Well, I think it would have to go through the normal 3-version deprecation cycle, not just be dropped in to the next version.
But, more importantly, a change that breaks backward compatibility takes a much more compelling argument than one that doesn't.
It looks like everyone believes that the simpler OrderedDict proposal (using the already-planned C implementation of OrderedDict and changing nothing else about the code except to copy an unpacked mapping items in iteration order after the keywords rather than before) will probably be fast enough and small enough except in certain edge cases. A more complicated alternative proposal that's also probably fast enough and small enough except in those edge cases, but breaks those edge cases and others as well in a backward-incompatible way, doesn't seem like a win.
> > You really think so?
>
> Yes, I believe that it is not impossible that someone knows how to make pointer lookups faster than general hash lookups (a function call) of general dicts. This may be because I haven't looked at the dict implementation, or because the dict implementation could be better (see https://mail.python.org/pipermail/python-dev/2012-December/123028.html), but I'm putting forth the idea because maybe it's not impossible, and someone can make it possible.
The post you're referring to doesn't make lookup any faster; it makes most dicts smaller, and it makes iteration faster, but it has no effect on lookup. Also, notice that it explicitly says it has no effect on the existing optimization for lookup in string-only dicts. So, if you're hoping that it could somehow make string-only dicts faster, you need to read it again.

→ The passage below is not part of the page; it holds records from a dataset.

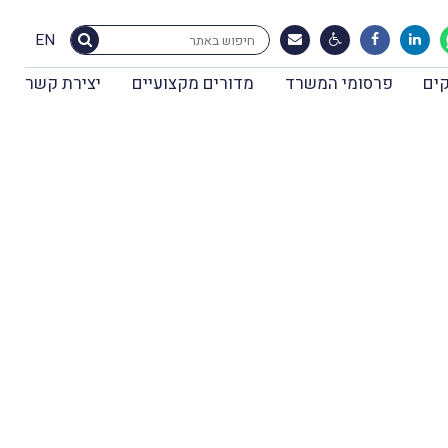
EN
ים
פרסומי המשרד
מדורים מקצועיים
יצירת קשר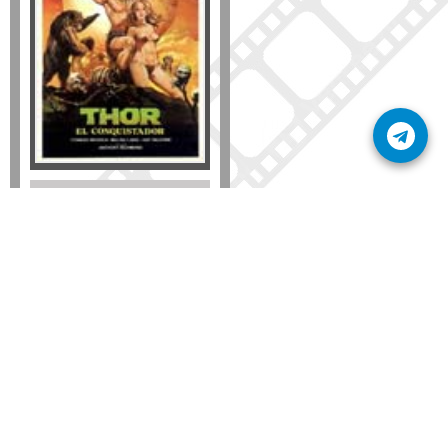
Formato
DVD
VHS
Detalles
AÑADIR
SÚSCRIBETE A NUESTRO BOLETÍN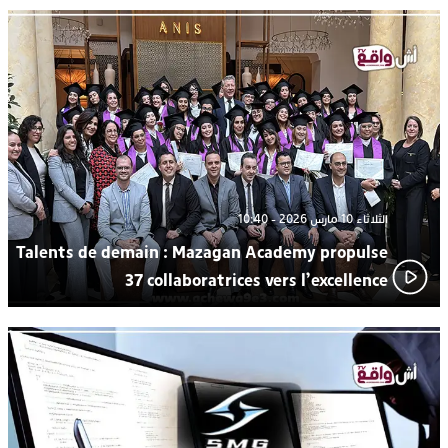
رهينتين من قبضة ذي سوابق بالجديدة
اتحاد المقاولات الإعلامية يقود قاطرة التكوين بالجديدة ويستضيف
17:27
الإعلامي سعيد بلفقير في دورة استثنائية
ترسيخا لثقافة ترشيد الموارد المائية.. اختتام فعاليات النسخة الثانية
23:18
من “القرية الذكية للماء” بمركز الاصطياف ببوزنيقة
الثلاثاء 10 مارس 2026 - 10:40
Talents de demain : Mazagan Academy propulse
37 collaboratrices vers l’excellence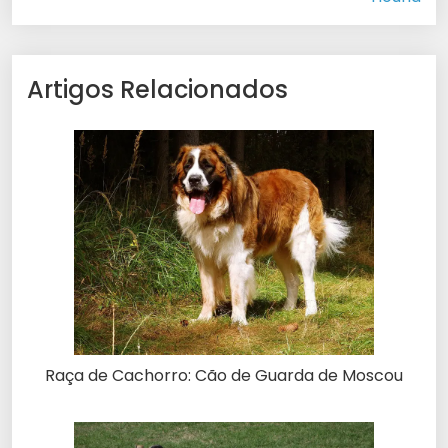
Artigos Relacionados
Raça de Cachorro: Cão de Guarda de Moscou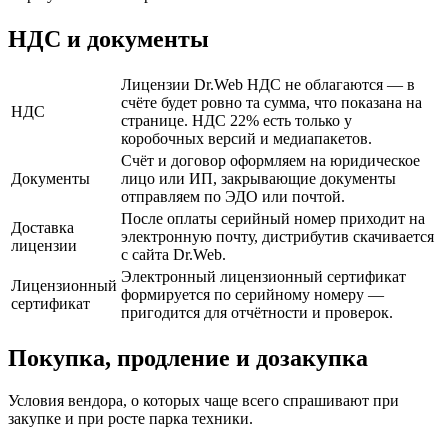
НДС и документы
Лицензии Dr.Web НДС не облагаются — в
счёте будет ровно та сумма, что показана на
НДС
странице. НДС 22% есть только у
коробочных версий и медиапакетов.
Счёт и договор оформляем на юридическое
Документы
лицо или ИП, закрывающие документы
отправляем по ЭДО или почтой.
После оплаты серийный номер приходит на
Доставка
электронную почту, дистрибутив скачивается
лицензии
с сайта Dr.Web.
Электронный лицензионный сертификат
Лицензионный
формируется по серийному номеру —
сертификат
пригодится для отчётности и проверок.
Покупка, продление и дозакупка
Условия вендора, о которых чаще всего спрашивают при
закупке и при росте парка техники.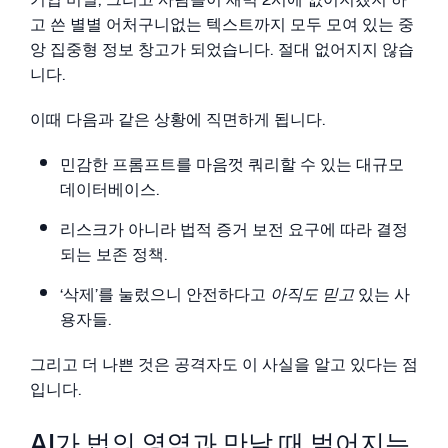
고 쓴 별별 어처구니없는 텍스트까지 모두 모여 있는 중
앙 집중형 정보 창고가 되었습니다. 절대 없어지지 않습
니다.
이때 다음과 같은 상황에 직면하게 됩니다.
민감한 프롬프트를 마음껏 쿼리할 수 있는 대규모
데이터베이스.
리스크가 아니라 법적 증거 보전 요구에 따라 결정
되는 보존 정책.
‘삭제’를 눌렀으니 안전하다고
아직도 믿고
있는 사
용자들.
그리고 더 나쁜 것은 공격자도 이 사실을 알고 있다는 점
입니다.
AI가 법의 영역과 만날 때 벌어지는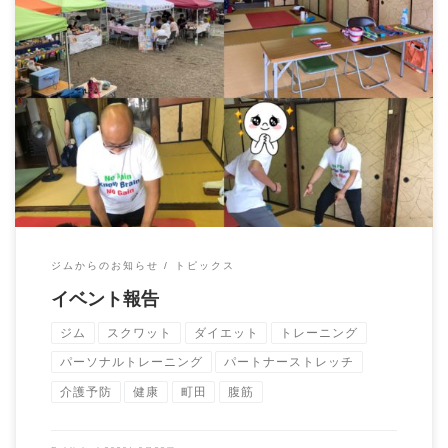
町田市の祥雲寺にて行われました寺フェス秋の陣 にブース出展
して参りました！ パーソナルトレーニング、 […]
ジムからのお知らせ
トピックス
イベント報告
ジム
スクワット
ダイエット
トレーニング
パーソナルトレーニング
パートナーストレッチ
介護予防
健康
町田
腹筋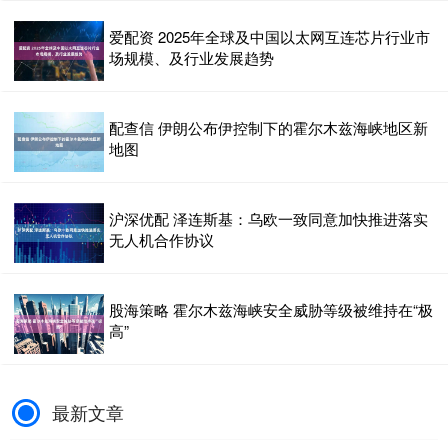
爱配资 2025年全球及中国以太网互连芯片行业市
场规模、及行业发展趋势
配查信 伊朗公布伊控制下的霍尔木兹海峡地区新
地图
沪深优配 泽连斯基：乌欧一致同意加快推进落实
无人机合作协议
股海策略 霍尔木兹海峡安全威胁等级被维持在“极
高”
最新文章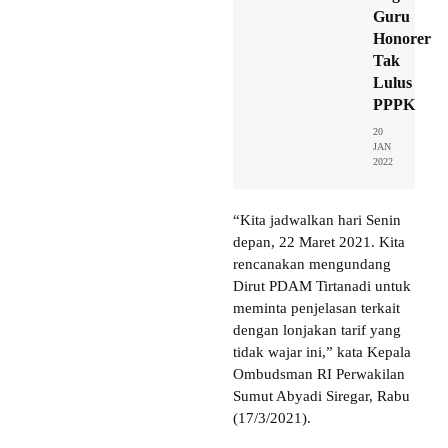
Guru
Honorer
Tak
Lulus
PPPK
20
JAN
2022
“Kita jadwalkan hari Senin
depan, 22 Maret 2021. Kita
rencanakan mengundang
Dirut PDAM Tirtanadi untuk
meminta penjelasan terkait
dengan lonjakan tarif yang
tidak wajar ini,” kata Kepala
Ombudsman RI Perwakilan
Sumut Abyadi Siregar, Rabu
(17/3/2021).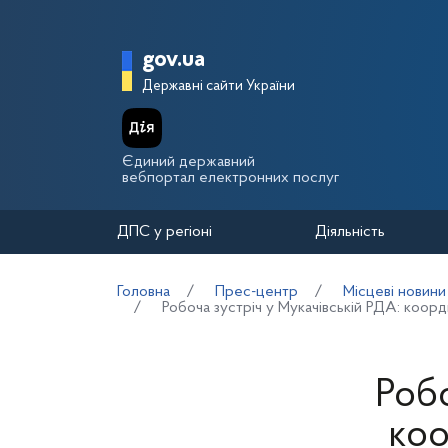
Перейти до основного вмісту
Головна сторінка Держа
gov.ua
Державні сайти України
Єдиний державний
вебпортал електронних послуг
ДПС у регіоні
Діяльність
Головна
Прес-центр
Місцеві новини
Робоча зустріч у Мукачівській РДА: коор
Робо
коо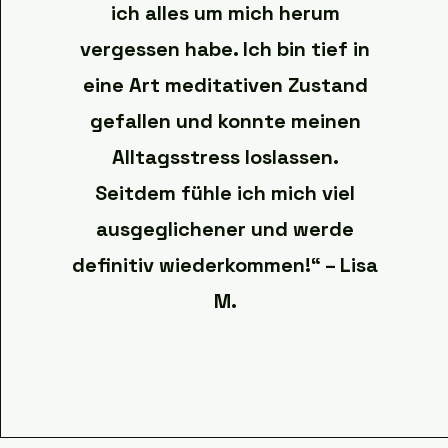
ich alles um mich herum
vergessen habe. Ich bin tief in
eine Art meditativen Zustand
gefallen und konnte meinen
Alltagsstress loslassen.
Seitdem fühle ich mich viel
ausgeglichener und werde
definitiv wiederkommen!“ – Lisa
M.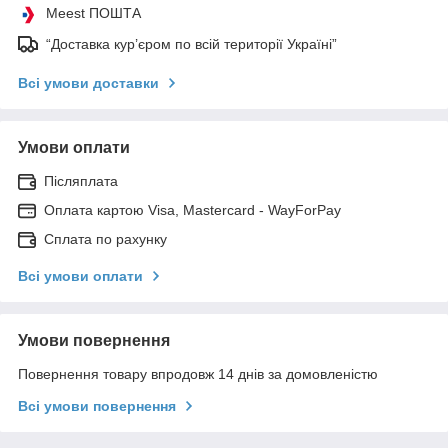
Meest ПОШТА
“Доставка кур’єром по всій території Україні”
Всі умови доставки
Умови оплати
Післяплата
Оплата картою Visa, Mastercard - WayForPay
Сплата по рахунку
Всі умови оплати
Умови повернення
Повернення товару впродовж 14 днів за домовленістю
Всі умови повернення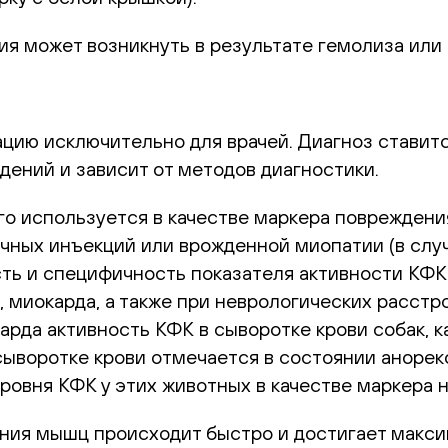
я может возникнуть в результате гемолиза или
цию исключительно для врачей. Диагноз ставитс
дений и зависит от методов диагностики.
о используется в качестве маркера повреждени
чных инъекций или врожденной миопатии (в слу
ть и специфичность показателя активности КФК
 миокарда, а также при неврологических расстр
да активность КФК в сыворотке крови собак, ка
ыворотке крови отмечается в состоянии анорекс
ровня КФК у этих животных в качестве маркера н
ия мышц происходит быстро и достигает максиму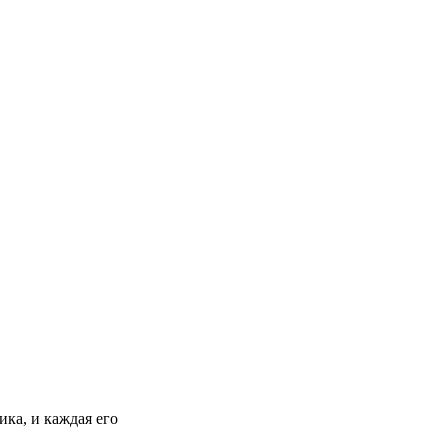
ика, и каждая его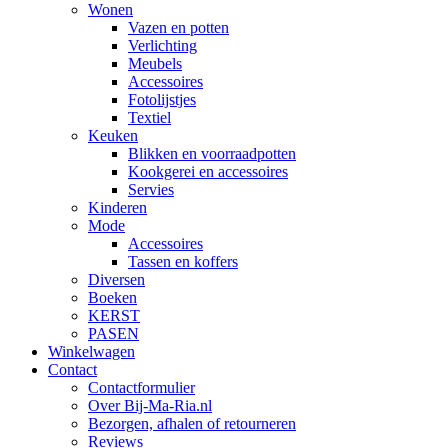
Wonen
Vazen en potten
Verlichting
Meubels
Accessoires
Fotolijstjes
Textiel
Keuken
Blikken en voorraadpotten
Kookgerei en accessoires
Servies
Kinderen
Mode
Accessoires
Tassen en koffers
Diversen
Boeken
KERST
PASEN
Winkelwagen
Contact
Contactformulier
Over Bij-Ma-Ria.nl
Bezorgen, afhalen of retourneren
Reviews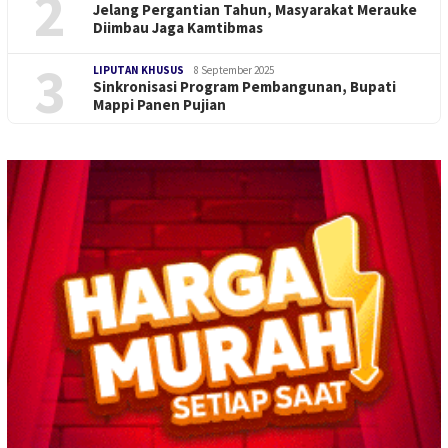
2
Jelang Pergantian Tahun, Masyarakat Merauke
Diimbau Jaga Kamtibmas
3
LIPUTAN KHUSUS
8 September 2025
Sinkronisasi Program Pembangunan, Bupati
Mappi Panen Pujian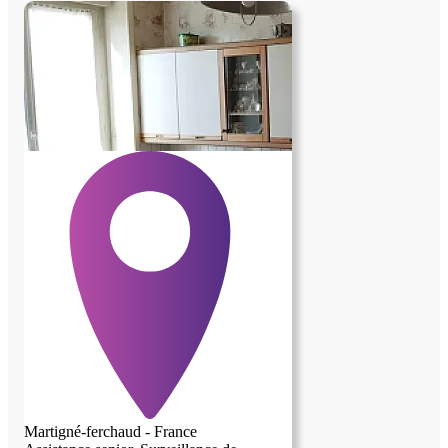
maison en mon abscence. Au plaisir de
faire votre connaissance. Angélique
Martigné-ferchaud - France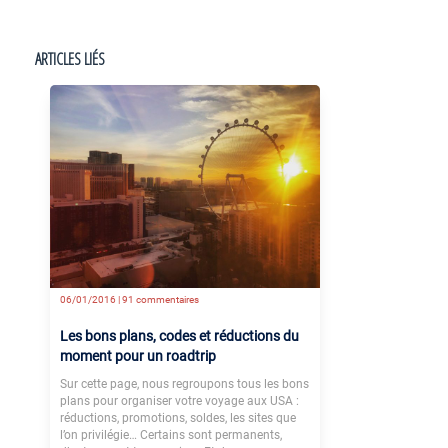
ARTICLES LIÉS
06/01/2016 |
91 commentaires
Les bons plans, codes et réductions du
moment pour un roadtrip
Sur cette page, nous regroupons tous les bons
plans pour organiser votre voyage aux USA :
réductions, promotions, soldes, les sites que
l’on privilégie… Certains sont permanents,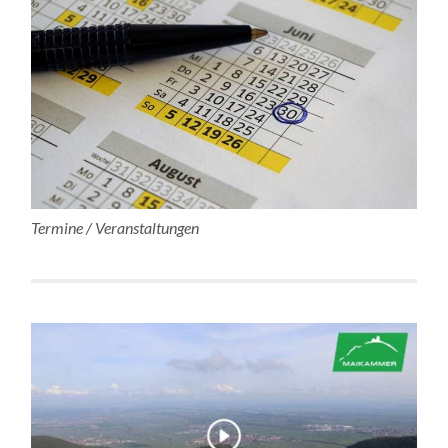
Termine / Veranstaltungen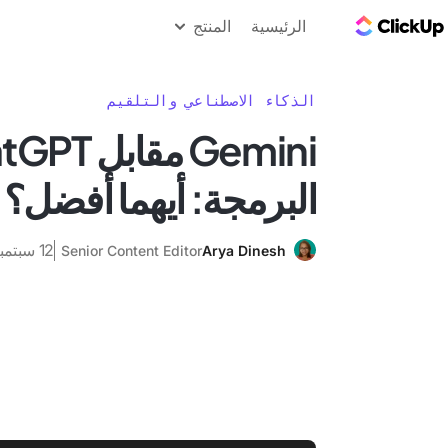
مدونة ClickUp
الرئيسية
المنتج
الذكاء الاصطناعي والتلقيم
البرمجة: أيهما أفضل؟
12 سبتمبر 2025
Senior Content Editor
Arya Dinesh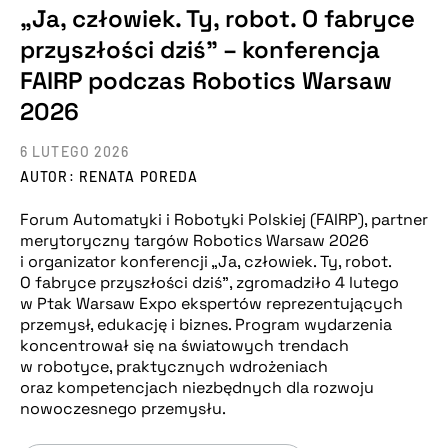
„Ja, człowiek. Ty, robot. O fabryce
przyszłości dziś” – konferencja
FAIRP podczas Robotics Warsaw
2026
6 LUTEGO 2026
AUTOR: RENATA POREDA
Forum Automatyki i Robotyki Polskiej (FAIRP), partner
merytoryczny targów Robotics Warsaw 2026
i organizator konferencji „Ja, człowiek. Ty, robot.
O fabryce przyszłości dziś”, zgromadziło 4 lutego
w Ptak Warsaw Expo ekspertów reprezentujących
przemysł, edukację i biznes. Program wydarzenia
koncentrował się na światowych trendach
w robotyce, praktycznych wdrożeniach
oraz kompetencjach niezbędnych dla rozwoju
nowoczesnego przemysłu.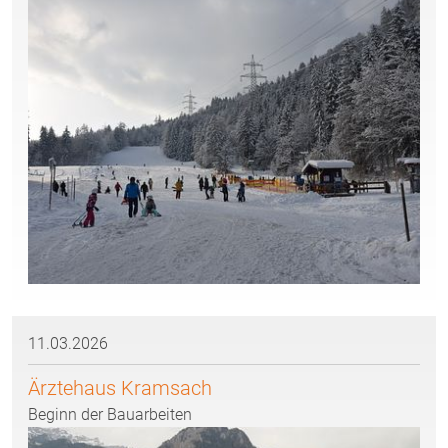
11.03.2026
Ärztehaus Kramsach
Beginn der Bauarbeiten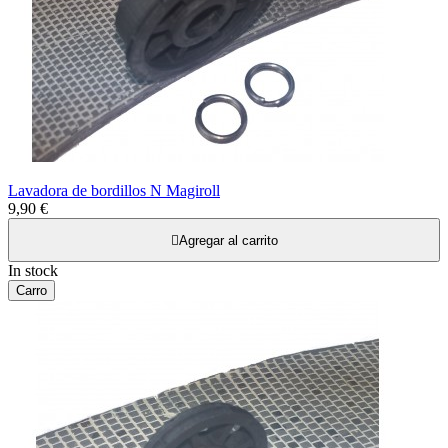
Lavadora de bordillos N Magiroll
9,90 €

Agregar al carrito
In stock
Carro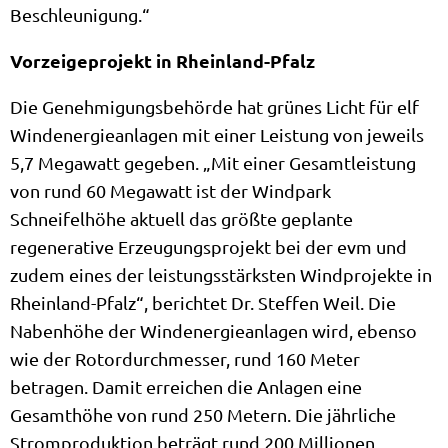
Beschleunigung.“
Vorzeigeprojekt in Rheinland-Pfalz
Die Genehmigungsbehörde hat grünes Licht für elf
Windenergieanlagen mit einer Leistung von jeweils
5,7 Megawatt gegeben. „Mit einer Gesamtleistung
von rund 60 Megawatt ist der Windpark
Schneifelhöhe aktuell das größte geplante
regenerative Erzeugungsprojekt bei der evm und
zudem eines der leistungsstärksten Windprojekte in
Rheinland-Pfalz“, berichtet Dr. Steffen Weil. Die
Nabenhöhe der Windenergieanlagen wird, ebenso
wie der Rotordurchmesser, rund 160 Meter
betragen. Damit erreichen die Anlagen eine
Gesamthöhe von rund 250 Metern. Die jährliche
Stromproduktion beträgt rund 200 Millionen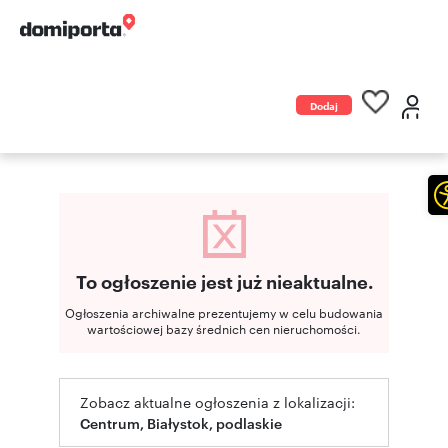
Dodaj
ogłoszenie
To ogłoszenie jest już nieaktualne.
Ogłoszenia archiwalne prezentujemy w celu budowania
wartościowej bazy średnich cen nieruchomości.
Zobacz aktualne ogłoszenia z lokalizacji:
Centrum, Białystok, podlaskie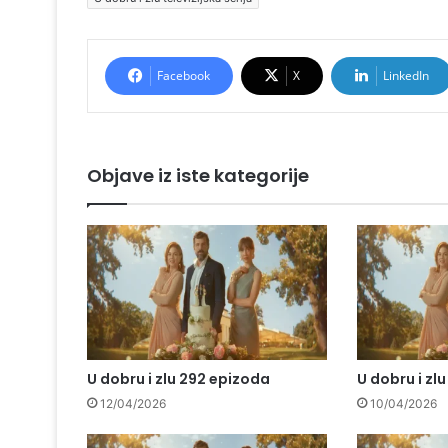
Facebook
X
LinkedIn
Objave iz iste kategorije
U dobru i zlu 292 epizoda
U dobru i zl
12/04/2026
10/04/2026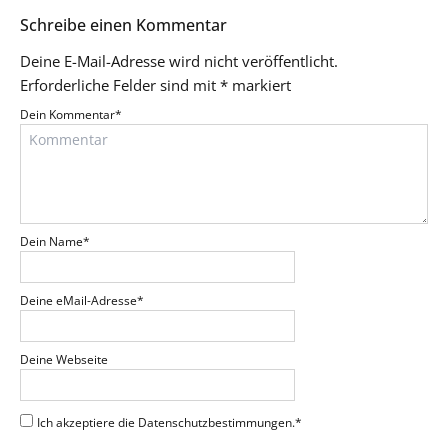
Schreibe einen Kommentar
Deine E-Mail-Adresse wird nicht veröffentlicht.
Erforderliche Felder sind mit
*
markiert
Dein Kommentar
*
Dein Name
*
Deine eMail-Adresse
*
Deine Webseite
Ich akzeptiere die Datenschutzbestimmungen.
*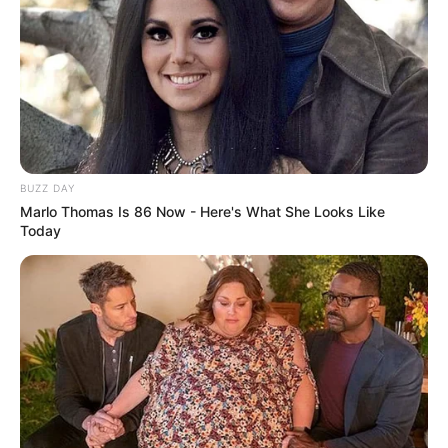
BUZZ DAY
Marlo Thomas Is 86 Now - Here's What She Looks Like
Today
-
ANEXO I
Para novos amanhãs, é necessário construir novas manhãs. A
sustentabilidade da saúde das pessoas e coletividades, de forma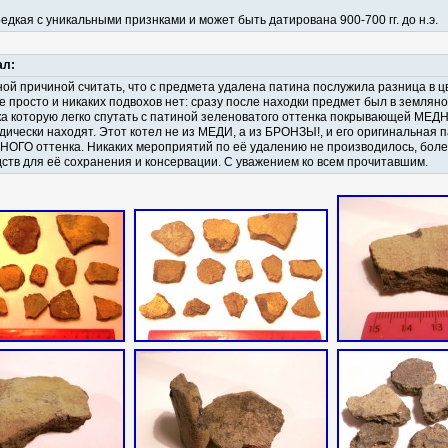
едкая с уникальными признками и может быть датирована 900-700 гг. до н.э.
ал:
ной причиной считать, что с предмета удалена патина послужила разница в 
все просто и никаких подвохов нет: сразу после находки предмет был в землян
ка которую легко спутать с патиной зеленоватого оттенка покрывающей МЕ
дически находят. Этот котел не из МЕДИ, а из БРОНЗЫ!, и его оригинальная 
ГО оттенка. Никаких мероприятий по её удалению не производилось, боле
дств для её сохранения и консервации. С уважением ко всем прочитавшим.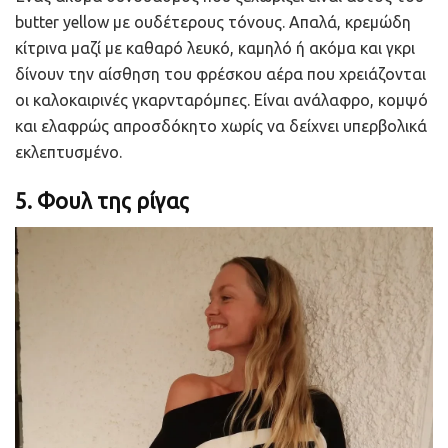
butter yellow με ουδέτερους τόνους. Απαλά, κρεμώδη
κίτρινα μαζί με καθαρό λευκό, καμηλό ή ακόμα και γκρι
δίνουν την αίσθηση του φρέσκου αέρα που χρειάζονται
οι καλοκαιρινές γκαρνταρόμπες. Είναι ανάλαφρο, κομψό
και ελαφρώς απροσδόκητο χωρίς να δείχνει υπερβολικά
εκλεπτυσμένο.
5. Φουλ της ρίγας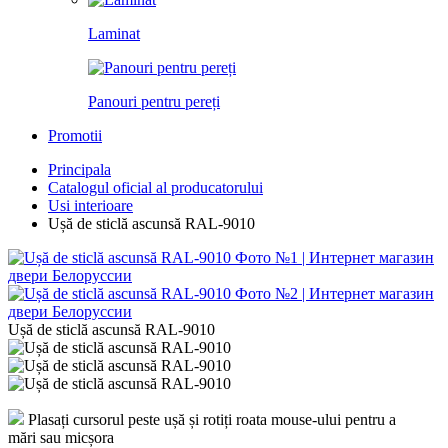
Laminat
Panouri pentru pereți
Promotii
Principala
Catalogul oficial al producatorului
Usi interioare
Ușă de sticlă ascunsă RAL-9010
Ușă de sticlă ascunsă RAL-9010
Plasați cursorul peste ușă și rotiți roata mouse-ului pentru a
mări sau micșora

> > But, if it is, hashing the strings to put them into an interned string table, and then hashing those interned pointers to put into the mini-dict, isn't going to be faster.
>
> Why not? If an InternedDict is passing args to a newly-created IDict, the hashing could be a single instruction: modulo by 63 (or something). (And then maybe multiple instructions to crawl through a linked list.) And knowing you don't HAVE to call a str.hash is surely better than calling even a cached str.hash, no?
But you have to hash the keywords in the first place, or do something equivalent, to intern them.
Unless you intend to intern another copy of the same strings on every function call?
Also, you have to keep in mind that, on top of any lookups the function body does, the function call machinery also has to effectively look up every parameter and (to catch duplicate-keyword errors) every keyword argument in the unpacked mapping. If those lookups weren't fast enough, then your change doesn't help. If they were, then your change is probably unnecessary.
> Point is, again, I don't know that it won't be faster. You seem to know that it won't be faster, but I don't see you saying that there CAN'T be such cleverness when kwargs are nice and forwarded nicely, even with deletions or additions allowed.
Again, kwargs parameters aren't forwarded from anything, they're built from the unmatched keyword arguments, both normal and unpacked. And unpacking arguments aren't forwarded to anything, they're unpacked into keyword arguments, some of which may be gathered into a kwargs parameter.
If you're only trying to optimize the case of forwarding for delegation, then your idea makes more sense, but I don't think that's the case anyone is looking to optimize.